McKinsey South Africa

The rise of the African consumer

The single-largest business opportunity in Africa will be its rising consumer market. A McKinsey report, one of the first of its kind, offers a detailed profile of African consumers, including their demographics, behavior, and needs.


Executive summary

Africa’s consumer-facing industries are expected to grow by $400 billion by 2020, representing the continent’s largest business opportunity.

But many companies don’t know how to translate this potential into action, due to a dearth of market research. But that is changing. In one of the first studies of its kind, McKinsey’s Africa Consumer Insights Center surveyed 13,000 consumers in ten African countries, with a focus on the largest cities. Five categories of consumption were covered: apparel, financial services, grocery, the Internet and telecommunications.

As consumers, Africans are similar to urban consumers anywhere else in the world: they are both brand and quality conscious, they seek out the latest trends but watch their budget, and they want a modern, attractive shopping environment.

But Africa is a complex, nuanced market of 53 countries and more than 2000 dialects. Consumers in the north have very different preferences and needs than those of the sub-Saharan countries.
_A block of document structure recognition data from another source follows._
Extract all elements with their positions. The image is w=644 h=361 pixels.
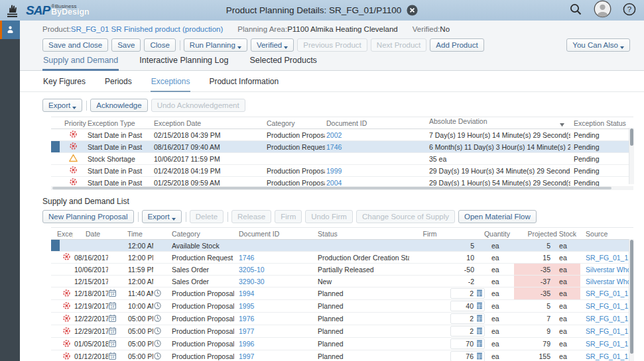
col-source[interactable]: Source — [580, 228, 633, 240]
supply-demand-row[interactable]: 08/16/201712:00 PMProduction Request1746… — [51, 252, 633, 264]
acknowledge-button[interactable]: Acknowledge — [90, 99, 147, 112]
calendar-icon[interactable]: 14 — [108, 327, 117, 336]
quantity-input[interactable]: 76 — [450, 351, 485, 361]
time-cell[interactable]: 05:00 PM — [121, 350, 153, 361]
time-picker-cell[interactable] — [153, 300, 168, 313]
row-selector[interactable] — [51, 165, 60, 177]
clock-icon[interactable] — [153, 327, 162, 336]
save-button[interactable]: Save — [111, 38, 141, 52]
tab-interactive-planning-log[interactable]: Interactive Planning Log — [139, 56, 229, 71]
export-button[interactable]: Export — [142, 210, 182, 223]
document-link[interactable]: 3205-10 — [239, 266, 265, 274]
col-selection[interactable] — [51, 117, 60, 129]
col-document-id[interactable]: Document ID — [234, 228, 312, 240]
col-quantity[interactable]: Quantity — [450, 228, 514, 240]
row-selector[interactable] — [51, 300, 60, 313]
quantity-input[interactable]: 70 — [450, 338, 485, 349]
time-picker-cell[interactable] — [153, 287, 168, 300]
row-selector[interactable] — [51, 325, 60, 338]
col-firm[interactable]: Firm — [409, 228, 450, 240]
supply-demand-row[interactable]: 12/22/20171405:00 PMProduction Proposal1… — [51, 313, 633, 325]
exception-row[interactable]: Stock Shortage10/06/2017 11:59 PM35 eaPe… — [51, 153, 633, 165]
exception-row[interactable]: Start Date in Past02/15/2018 04:39 PMPro… — [51, 129, 633, 141]
supply-demand-row[interactable]: 10/06/201711:59 PMSales Order3205-10Part… — [51, 264, 633, 276]
quantity-cell[interactable]: 2 — [450, 287, 485, 300]
source-link[interactable]: SR_FG_01_1 — [586, 254, 628, 262]
document-link[interactable]: 2004 — [326, 179, 342, 187]
quantity-grid-icon[interactable] — [476, 314, 483, 324]
exceptions-scroll-thumb[interactable] — [630, 129, 633, 146]
row-selector[interactable] — [51, 252, 60, 264]
exception-row[interactable]: Start Date in Past08/16/2017 09:40 AMPro… — [51, 141, 633, 153]
time-cell[interactable]: 05:00 PM — [121, 325, 153, 338]
clock-icon[interactable] — [153, 289, 162, 299]
date-picker-cell[interactable]: 14 — [108, 325, 121, 338]
col-exception-status[interactable]: Exception Status — [570, 117, 633, 129]
document-link[interactable]: 2002 — [326, 131, 342, 139]
col-date[interactable]: Date — [73, 228, 121, 240]
date-picker-cell[interactable]: 14 — [108, 287, 121, 300]
verified-button[interactable]: Verified — [251, 38, 294, 52]
search-icon[interactable] — [569, 3, 582, 19]
col-document-id[interactable]: Document ID — [325, 117, 428, 129]
date-cell[interactable]: 12/18/2017 — [73, 287, 108, 300]
time-picker-cell[interactable] — [153, 350, 168, 361]
col-exception-type[interactable]: Exception Type — [86, 117, 153, 129]
time-picker-cell[interactable] — [153, 313, 168, 325]
document-link[interactable]: 1976 — [239, 315, 254, 323]
supply-demand-row[interactable]: 12/18/20171411:40 AMProduction Proposal1… — [51, 287, 633, 300]
supply-demand-row[interactable]: 12:00 AMAvailable Stock5ea5ea — [51, 240, 633, 252]
clock-icon[interactable] — [153, 314, 162, 324]
calendar-icon[interactable]: 14 — [108, 339, 117, 349]
col-category[interactable]: Category — [265, 117, 325, 129]
byd-menu-hand-icon[interactable] — [5, 3, 21, 19]
supply-demand-row[interactable]: 01/12/20181405:00 PMProduction Proposal1… — [51, 350, 633, 361]
sd-vertical-scrollbar[interactable] — [629, 239, 634, 361]
document-link[interactable]: 1746 — [239, 254, 254, 262]
quantity-grid-icon[interactable] — [476, 339, 483, 349]
source-link[interactable]: SR_FG_01_1 — [586, 302, 628, 310]
date-cell[interactable]: 01/12/2018 — [73, 350, 108, 361]
date-cell[interactable]: 12/19/2017 — [73, 300, 108, 313]
source-link[interactable]: Silverstar Whol... — [586, 266, 633, 274]
source-link[interactable]: SR_FG_01_1 — [586, 327, 628, 335]
col-category[interactable]: Category — [168, 228, 234, 240]
tab-supply-and-demand[interactable]: Supply and Demand — [42, 56, 119, 71]
quantity-cell[interactable]: 2 — [450, 325, 485, 338]
document-link[interactable]: 1994 — [239, 289, 254, 297]
calendar-icon[interactable]: 14 — [108, 352, 117, 361]
row-selector[interactable] — [51, 264, 60, 276]
subtab-exceptions[interactable]: Exceptions — [151, 77, 191, 92]
date-picker-cell[interactable]: 14 — [108, 350, 121, 361]
col-status[interactable]: Status — [312, 228, 409, 240]
open-material-flow-button[interactable]: Open Material Flow — [458, 210, 537, 223]
document-link[interactable]: 3290-30 — [239, 278, 265, 285]
calendar-icon[interactable]: 14 — [108, 301, 117, 311]
row-selector[interactable] — [51, 313, 60, 325]
clock-icon[interactable] — [153, 339, 162, 349]
col-exception[interactable]: Except... — [51, 228, 73, 240]
exceptions-hscroll-thumb[interactable] — [52, 187, 612, 189]
help-icon[interactable]: ? — [623, 3, 636, 19]
time-cell[interactable]: 05:00 PM — [121, 313, 153, 325]
date-picker-cell[interactable]: 14 — [108, 300, 121, 313]
row-selector[interactable] — [51, 350, 60, 361]
date-picker-cell[interactable]: 14 — [108, 313, 121, 325]
add-product-button[interactable]: Add Product — [430, 38, 483, 52]
exceptions-horizontal-scrollbar[interactable] — [51, 186, 633, 190]
quantity-grid-icon[interactable] — [476, 301, 483, 311]
row-selector[interactable] — [51, 153, 60, 165]
col-absolute-deviation[interactable]: Absolute Deviation — [428, 117, 570, 129]
time-picker-cell[interactable] — [153, 325, 168, 338]
row-selector[interactable] — [51, 141, 60, 153]
col-exception-date[interactable]: Exception Date — [153, 117, 265, 129]
quantity-grid-icon[interactable] — [476, 352, 483, 361]
col-projected-stock[interactable]: Projected Stock — [514, 228, 580, 240]
exception-row[interactable]: Start Date in Past01/24/2018 04:19 PMPro… — [51, 165, 633, 177]
col-time[interactable]: Time — [121, 228, 168, 240]
time-cell[interactable]: 05:00 PM — [121, 338, 153, 350]
source-link[interactable]: SR_FG_01_1 — [586, 340, 628, 348]
quantity-cell[interactable]: 70 — [450, 338, 485, 350]
date-cell[interactable]: 12/29/2017 — [73, 325, 108, 338]
run-planning-button[interactable]: Run Planning — [184, 38, 247, 52]
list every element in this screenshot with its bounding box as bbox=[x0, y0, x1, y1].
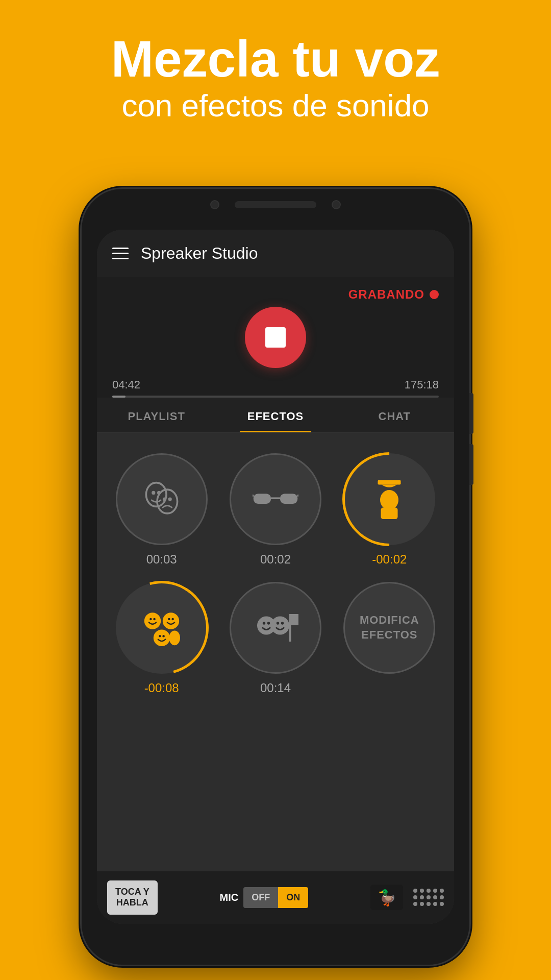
svg-rect-11 bbox=[378, 480, 401, 485]
effects-grid: 00:03 00:02 bbox=[97, 433, 454, 716]
effect-time-spy: -00:02 bbox=[372, 552, 407, 567]
svg-point-18 bbox=[168, 618, 170, 621]
svg-point-17 bbox=[162, 612, 179, 629]
svg-line-10 bbox=[297, 495, 298, 497]
phone-container: Spreaker Studio GRABANDO 04:42 175:18 bbox=[82, 189, 469, 965]
recording-area: GRABANDO 04:42 175:18 bbox=[97, 277, 454, 398]
phone-top-bar bbox=[82, 189, 469, 214]
spy-icon bbox=[366, 476, 412, 522]
mic-toggle-group: MIC OFF ON bbox=[168, 887, 360, 908]
toggle-off[interactable]: OFF bbox=[243, 887, 278, 908]
modify-label: MODIFICA EFECTOS bbox=[360, 613, 419, 642]
header-title-line2: con efectos de sonido bbox=[0, 87, 551, 125]
mic-toggle[interactable]: OFF ON bbox=[243, 887, 308, 908]
svg-point-22 bbox=[162, 635, 165, 638]
tab-playlist[interactable]: PLAYLIST bbox=[97, 398, 216, 432]
svg-point-23 bbox=[169, 630, 180, 645]
record-button-area bbox=[112, 307, 439, 368]
svg-point-0 bbox=[146, 483, 166, 507]
recording-dot bbox=[430, 290, 439, 299]
svg-rect-7 bbox=[280, 494, 297, 504]
svg-point-19 bbox=[171, 618, 174, 621]
record-button[interactable] bbox=[245, 307, 306, 368]
effect-flag-smileys[interactable]: 00:14 bbox=[230, 582, 321, 695]
grabando-row: GRABANDO bbox=[112, 287, 439, 302]
tab-chat[interactable]: CHAT bbox=[335, 398, 454, 432]
svg-point-1 bbox=[152, 491, 155, 495]
svg-point-15 bbox=[149, 618, 152, 621]
svg-point-20 bbox=[153, 630, 169, 646]
flag-smileys-icon bbox=[253, 605, 298, 651]
phone-outer: Spreaker Studio GRABANDO 04:42 175:18 bbox=[82, 189, 469, 965]
dots-grid[interactable] bbox=[413, 889, 444, 906]
header-area: Mezcla tu voz con efectos de sonido bbox=[0, 0, 551, 145]
effect-modify[interactable]: MODIFICA EFECTOS bbox=[343, 582, 435, 695]
camera-dot-right bbox=[332, 200, 341, 209]
bottom-bar: TOCA Y HABLA MIC OFF ON 🦆 bbox=[97, 871, 454, 924]
tab-efectos[interactable]: EFECTOS bbox=[216, 398, 335, 432]
mic-label: MIC bbox=[220, 892, 239, 903]
theater-icon bbox=[139, 476, 185, 522]
camera-dot-left bbox=[210, 200, 219, 209]
stop-icon bbox=[265, 327, 286, 348]
time-row: 04:42 175:18 bbox=[112, 378, 439, 391]
hamburger-icon[interactable] bbox=[112, 248, 129, 259]
svg-point-28 bbox=[277, 622, 279, 624]
effect-time-theater: 00:03 bbox=[146, 552, 177, 567]
effect-spy[interactable]: -00:02 bbox=[343, 453, 435, 567]
svg-point-27 bbox=[271, 617, 289, 635]
side-button-top bbox=[469, 393, 473, 434]
duck-button[interactable]: 🦆 bbox=[370, 885, 403, 910]
app-title: Spreaker Studio bbox=[141, 244, 258, 263]
svg-point-16 bbox=[153, 618, 156, 621]
side-button-bottom bbox=[469, 444, 473, 485]
timer-current: 04:42 bbox=[112, 378, 140, 391]
effect-circle-spy bbox=[343, 453, 435, 545]
svg-point-3 bbox=[157, 489, 178, 513]
phone-screen: Spreaker Studio GRABANDO 04:42 175:18 bbox=[97, 230, 454, 924]
timer-total: 175:18 bbox=[405, 378, 439, 391]
effect-circle-modify: MODIFICA EFECTOS bbox=[343, 582, 435, 674]
svg-point-14 bbox=[144, 612, 160, 629]
effect-time-smileys: -00:08 bbox=[144, 681, 179, 695]
grabando-label: GRABANDO bbox=[348, 287, 424, 302]
effect-circle-sunglasses bbox=[230, 453, 321, 545]
svg-line-9 bbox=[253, 495, 254, 497]
svg-point-21 bbox=[159, 635, 161, 638]
svg-rect-6 bbox=[254, 494, 271, 504]
effect-theater[interactable]: 00:03 bbox=[116, 453, 208, 567]
svg-rect-31 bbox=[290, 614, 298, 625]
svg-point-26 bbox=[267, 622, 270, 624]
effect-sunglasses[interactable]: 00:02 bbox=[230, 453, 321, 567]
effect-circle-smileys bbox=[116, 582, 208, 674]
svg-point-12 bbox=[380, 490, 398, 510]
app-header: Spreaker Studio bbox=[97, 230, 454, 277]
sunglasses-icon bbox=[253, 476, 298, 522]
effect-time-flag-smileys: 00:14 bbox=[260, 681, 291, 695]
svg-rect-13 bbox=[381, 508, 398, 520]
tabs-row: PLAYLIST EFECTOS CHAT bbox=[97, 398, 454, 433]
header-title-line1: Mezcla tu voz bbox=[0, 31, 551, 87]
smileys-icon bbox=[139, 605, 185, 651]
toggle-on[interactable]: ON bbox=[278, 887, 308, 908]
effect-circle-flag-smileys bbox=[230, 582, 321, 674]
speaker-grille bbox=[235, 201, 316, 208]
svg-point-4 bbox=[162, 497, 166, 501]
svg-point-29 bbox=[281, 622, 284, 624]
svg-point-5 bbox=[168, 497, 171, 501]
effect-circle-theater bbox=[116, 453, 208, 545]
effect-time-sunglasses: 00:02 bbox=[260, 552, 291, 567]
svg-point-25 bbox=[263, 622, 265, 624]
effect-smileys[interactable]: -00:08 bbox=[116, 582, 208, 695]
toca-habla-button[interactable]: TOCA Y HABLA bbox=[107, 880, 158, 915]
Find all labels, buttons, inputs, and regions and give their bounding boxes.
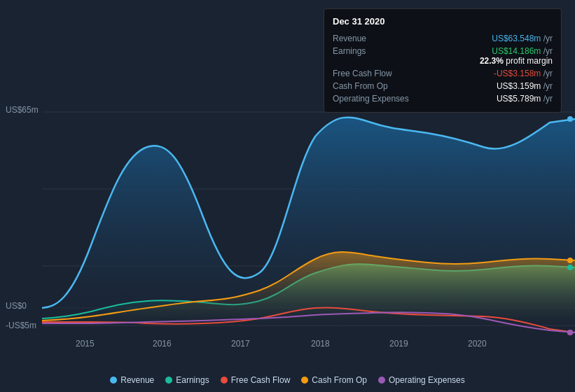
tooltip-label-earnings: Earnings	[333, 46, 417, 56]
legend: Revenue Earnings Free Cash Flow Cash Fro…	[0, 375, 575, 385]
x-label-2020: 2020	[468, 339, 487, 349]
tooltip-row-cashfromop: Cash From Op US$3.159m /yr	[333, 80, 553, 92]
chart-container: Dec 31 2020 Revenue US$63.548m /yr Earni…	[0, 0, 575, 392]
x-label-2016: 2016	[153, 339, 172, 349]
legend-item-opex[interactable]: Operating Expenses	[378, 375, 465, 385]
legend-item-fcf[interactable]: Free Cash Flow	[221, 375, 291, 385]
tooltip-value-revenue: US$63.548m /yr	[492, 34, 553, 43]
legend-label-revenue: Revenue	[120, 375, 154, 385]
legend-dot-opex	[378, 377, 385, 384]
legend-label-earnings: Earnings	[176, 375, 209, 385]
tooltip-value-earnings-group: US$14.186m /yr 22.3% profit margin	[480, 46, 553, 66]
tooltip-title: Dec 31 2020	[333, 16, 553, 27]
legend-label-opex: Operating Expenses	[389, 375, 465, 385]
cashfromop-dot-right	[567, 258, 573, 263]
earnings-dot-right	[567, 265, 573, 270]
legend-dot-cashfromop	[301, 377, 308, 384]
tooltip-row-opex: Operating Expenses US$5.789m /yr	[333, 92, 553, 105]
x-label-2017: 2017	[231, 339, 250, 349]
legend-label-fcf: Free Cash Flow	[231, 375, 291, 385]
legend-dot-earnings	[165, 377, 172, 384]
tooltip-row-revenue: Revenue US$63.548m /yr	[333, 32, 553, 45]
tooltip-label-opex: Operating Expenses	[333, 94, 417, 104]
revenue-dot-right	[567, 116, 573, 122]
legend-dot-revenue	[110, 377, 117, 384]
tooltip-panel: Dec 31 2020 Revenue US$63.548m /yr Earni…	[324, 8, 562, 113]
tooltip-row-fcf: Free Cash Flow -US$3.158m /yr	[333, 67, 553, 80]
legend-item-earnings[interactable]: Earnings	[165, 375, 209, 385]
tooltip-row-earnings: Earnings US$14.186m /yr 22.3% profit mar…	[333, 45, 553, 67]
tooltip-label-fcf: Free Cash Flow	[333, 69, 417, 78]
x-label-2015: 2015	[76, 339, 95, 349]
tooltip-label-revenue: Revenue	[333, 34, 417, 43]
tooltip-label-cashfromop: Cash From Op	[333, 81, 417, 91]
x-label-2019: 2019	[389, 339, 408, 349]
legend-item-revenue[interactable]: Revenue	[110, 375, 154, 385]
legend-dot-fcf	[221, 377, 228, 384]
tooltip-value-earnings: US$14.186m	[492, 46, 541, 56]
legend-label-cashfromop: Cash From Op	[312, 375, 367, 385]
x-label-2018: 2018	[311, 339, 330, 349]
tooltip-value-cashfromop: US$3.159m /yr	[497, 81, 553, 91]
tooltip-value-opex: US$5.789m /yr	[497, 94, 553, 104]
opex-dot-right	[567, 330, 573, 335]
tooltip-value-fcf: -US$3.158m /yr	[494, 69, 553, 78]
legend-item-cashfromop[interactable]: Cash From Op	[301, 375, 367, 385]
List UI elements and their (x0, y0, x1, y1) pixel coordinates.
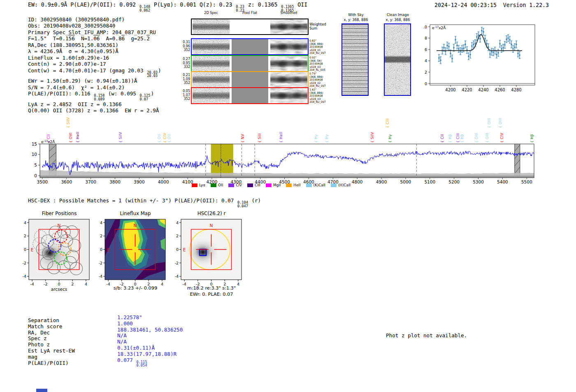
zero-baseline-band (40, 176, 534, 178)
legend-swatch (331, 183, 337, 187)
info-line: Obs: 20190408v028_3002950840 (28, 23, 161, 29)
match-row-value: 18.33(17.97,18.88)R (117, 351, 183, 357)
y-tick-label: -4 (99, 274, 102, 278)
match-row-value: N/A (117, 333, 183, 339)
stacked-uncertainty: 0.1250.07 (140, 94, 151, 101)
y-tick-label: 0 (24, 247, 26, 252)
x-tick-label: 4 (85, 282, 87, 286)
emission-line-label: { OIII (498, 118, 502, 128)
data-point (499, 43, 501, 44)
twod-row-right-labels: 0.82"(368, 886)20190408v028_01204_RU_097 (309, 39, 326, 55)
data-point (498, 52, 499, 53)
pixel-flat-cell (232, 19, 268, 34)
match-table-labels: SeparationMatch scoreRA, DecSpec zPhoto … (28, 318, 75, 366)
y-tick-label: 2 (100, 234, 102, 238)
legend-label: (H)CaII (338, 183, 351, 187)
x-tick-label: 3800 (109, 179, 121, 184)
match-row-label: Photo z (28, 342, 75, 348)
y-tick-label: -2 (23, 261, 26, 265)
data-point (465, 44, 466, 45)
x-tick-label: 4900 (376, 179, 387, 184)
twod-row-right-labels: 0.92"(368, 54)20190408v028_03204_RL_005 (309, 56, 325, 72)
lineflux-heatmap (105, 219, 165, 280)
x-tick-label: 4220 (462, 88, 472, 92)
info-line: ID: 3002950840 (3002950840.pdf) (28, 16, 161, 23)
data-point (444, 47, 445, 49)
data-point (468, 56, 469, 57)
smoothed-cell (270, 88, 307, 103)
hsc-image-plot: NE-4-2024-4-2024 (175, 216, 249, 294)
east-label: E (31, 247, 34, 252)
source-blob (194, 245, 212, 260)
info-line: λ = 4236.9Å σ = 4.30(±0.95)Å (28, 48, 161, 54)
noise-image (193, 19, 230, 34)
data-point (509, 39, 511, 40)
y-tick-label: -2 (175, 261, 179, 265)
x-tick-label: 3500 (37, 179, 48, 184)
data-point (483, 31, 484, 32)
data-point (513, 48, 514, 49)
legend-label: CIII (255, 183, 260, 187)
clean-image (384, 23, 411, 96)
north-label: N (134, 223, 137, 228)
y-tick-label: 0 (34, 173, 37, 178)
data-point (457, 45, 458, 46)
with-sky-image (341, 23, 369, 96)
y-tick-label: 5 (34, 162, 37, 167)
east-label: E (107, 247, 110, 252)
legend-item: (H)CaII (331, 183, 351, 187)
legend-item: Lyα (192, 183, 205, 187)
x-tick-label: 5300 (473, 179, 484, 184)
line-fit-plot: 420042204240426042800246810e-17x2Å (424, 23, 547, 95)
y-tick-label: -4 (23, 274, 26, 278)
report-datetime: 2024-12-24 00:23:15 (434, 2, 497, 8)
info-line: P(LAE)/P(OII): 0.116 0.1580.089 (w: 0.09… (28, 90, 161, 101)
noise-image (193, 56, 230, 71)
stacked-uncertainty: 20.0320.03 (147, 71, 158, 78)
data-point (480, 38, 481, 39)
data-point (462, 48, 463, 49)
data-point (516, 44, 517, 45)
legend-item: (K)CaII (306, 183, 325, 187)
match-row-label: Est LyA rest-EW (28, 348, 75, 354)
data-point (470, 54, 471, 55)
hsc-caption-2: EWr: 0. PLAE: 0.07 (166, 292, 257, 297)
twod-row-right-labels: 1.62"(368, 886)20190408v028_03204_RU_097 (309, 88, 326, 104)
data-point (503, 47, 504, 49)
legend-label: Lyα (199, 183, 205, 187)
data-point (448, 46, 450, 47)
smoothed-cell (270, 72, 307, 87)
y-tick-label: 2 (176, 234, 179, 238)
hsc-caption-1: m:18.2 re:3.3" s:1.3" (166, 285, 257, 291)
y-tick-label: 8 (425, 36, 427, 40)
x-tick-label: -4 (30, 282, 34, 286)
x-tick-label: -2 (44, 282, 47, 286)
legend-swatch (247, 183, 253, 187)
north-label: N (58, 223, 61, 228)
y-tick-label: 4 (425, 58, 427, 63)
y-tick-label: -2 (99, 261, 102, 265)
x-tick-label: 3600 (61, 179, 72, 184)
legend-swatch (211, 183, 216, 187)
data-point (504, 44, 506, 46)
info-line: Cont(n) = 2.90(±0.07)e-17 (28, 61, 161, 67)
data-point (471, 45, 473, 46)
spectrum-line (42, 151, 534, 175)
x-tick-label: 5000 (400, 179, 411, 184)
x-tick-label: 3700 (85, 179, 96, 184)
legend-swatch (266, 183, 272, 187)
data-point (486, 43, 488, 44)
y-tick-label: 6 (425, 47, 427, 52)
twod-row-left-labels: 0.211.09352 (178, 73, 190, 85)
clipped-panel-fragment (36, 389, 47, 392)
info-line: LyA z = 2.4852 OII z = 0.1366 (28, 101, 161, 107)
y-tick-label: 2 (425, 70, 427, 74)
x-tick-label: 0 (58, 282, 60, 286)
lineflux-map-plot: NE-4-2024-4-2024 (99, 216, 173, 294)
overlined-digits: 06 (93, 35, 100, 42)
legend-label: MgII (273, 183, 281, 187)
y-tick-label: 4 (176, 220, 179, 225)
y-tick-label: 0 (176, 247, 179, 252)
info-line: F=1.5" T=0.156 N=1.06 A=0.86 g=25.2 (28, 35, 161, 42)
x-tick-label: 4240 (478, 88, 488, 92)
The McKinsey study attempts to provide companies, whether new to the continent or expanding an existing footprint, with the insights they need to formulate a winning business model to reach this new consuming class. Here are some highlights:

  • Focus where it matters
    Cities offer the best opportunity: urban Africa is forecast to contribute nearly 40 percent of GDP growth. But companies may be wise to bypass high-profile megacities, such as Cairo, Johannesburg, and Lagos, for mid-tier cities, like Abidjan and Rabat, which are more accessible, have less competition, and offer better profit margins.
  • Develop locally relevant, quality products
    Companies can better tailor products to local markets if they understand what quality means for African customers and know their preferences, lifestyles, and daily needs.
  • Hit the right price point
    Since affordability is critical, companies may have to reengineer products to hit a specific price point. The necessary moves may include offering lower-cost versions, smaller sizes, or alternative payment models.